Indeed, in Morton v. Mancari (1974), the Supreme Court avoided this cliff by holding that these programs did not violate the Constitution, because the preferences did not confer benefits on a racial basis but rather on the basis of membership in a quasi-sovereign entity.  The Morton distinction makes sense because a tribal member could hypothetically renounce membership in a federally recognized tribe and forfeit her opportunity to take advantage of a tribal preference. Tribal membership, not race, is the touchstone.

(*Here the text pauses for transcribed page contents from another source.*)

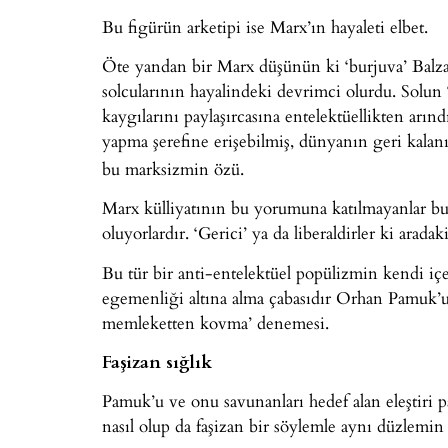
Bu figürün arketipi ise Marx’ın hayaleti elbet.
Öte yandan bir Marx düşünün ki ‘burjuva’ Balzac
solcularının hayalindeki devrimci olurdu. Solun 
kaygılarını paylaşırcasına entelektüellikten arı
yapma şerefine erişebilmiş, dünyanın geri kalan
bu marksizmin özü.
Marx külliyatının bu yorumuna katılmayanlar bur
oluyorlardır. ‘Gerici’ ya da liberaldirler ki aradak
Bu tür bir anti-entelektüel popülizmin kendi içe
egemenliği altına alma çabasıdır Orhan Pamuk’u
memleketten kovma’ denemesi.
Faşizan sığlık
Pamuk’u ve onu savunanları hedef alan eleştiri pa
nasıl olup da faşizan bir söylemle aynı düzlemin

After the Reagan Revolution, though, the Court began to gradually chip away at its prior holding in Morton. In Rice v. Cayetano (2000), the Justices invalidated a state voting scheme that only allowed Native Americans to vote for representatives on a state board charged solely with redressing the effects of past discrimination against Native Americans.  More recently, in Adoptive Couple v. Baby Girl (2013), the Court stated explicitly that the ICWA would raise serious constitutional concerns if it were interpreted to allow an absentee Native relative to remove a Native child from his long standing non-Native adoptive home. 
The ICWA is far from perfect. No child of any race should be forcibly removed from a loving home or compelled to languish in foster care because of a crude stereotype. With the support of the Bureau of Indian Affairs, some state and tribal courts have tried to correct this problem by foreclosing removal in cases where it is clearly against the child’s best interests. Other states, however, have not followed this path and, consequently, it may be necessary to amend the ICWA moving forward. In solving this problem, however, we should be cautious that we do not administer a cure that is worse than the disease. To state the question at hand more directly, are all the tribal families, but one, to go unrecognized, and the existence of the tribes themselves go to pieces, lest one child be inconvenienced? This the Constitution does not command.
 House Report No. 95-1386, July 24, 1978.
 25 U.S.C. § 1911.
 25 U.S.C. § 1912.
 25 U.S.C. § 1914.
 Kennedy, Randall. Interracial Intimacies: Sex, Marriage, Identity, and Adoption 480, 518 (2003).
 Laird, Lorelei. Lawsuits Dispute Whether the Indian Child Welfare Act is in the Best Interests of Children, ABA Journal, October 1, 2016.
 Cherokee Nation v. Georgia, 30 U.S. 1 (1831).
 25 U.S.C. § 461.
 Morton v. Mancari, 417 U.S. 535 (1974).
 Rice v. Cayetano, 528 U.S. 495 (2000).
 Adoptive Couple v. Baby Girl, 133 S.Ct. 2552 (2013).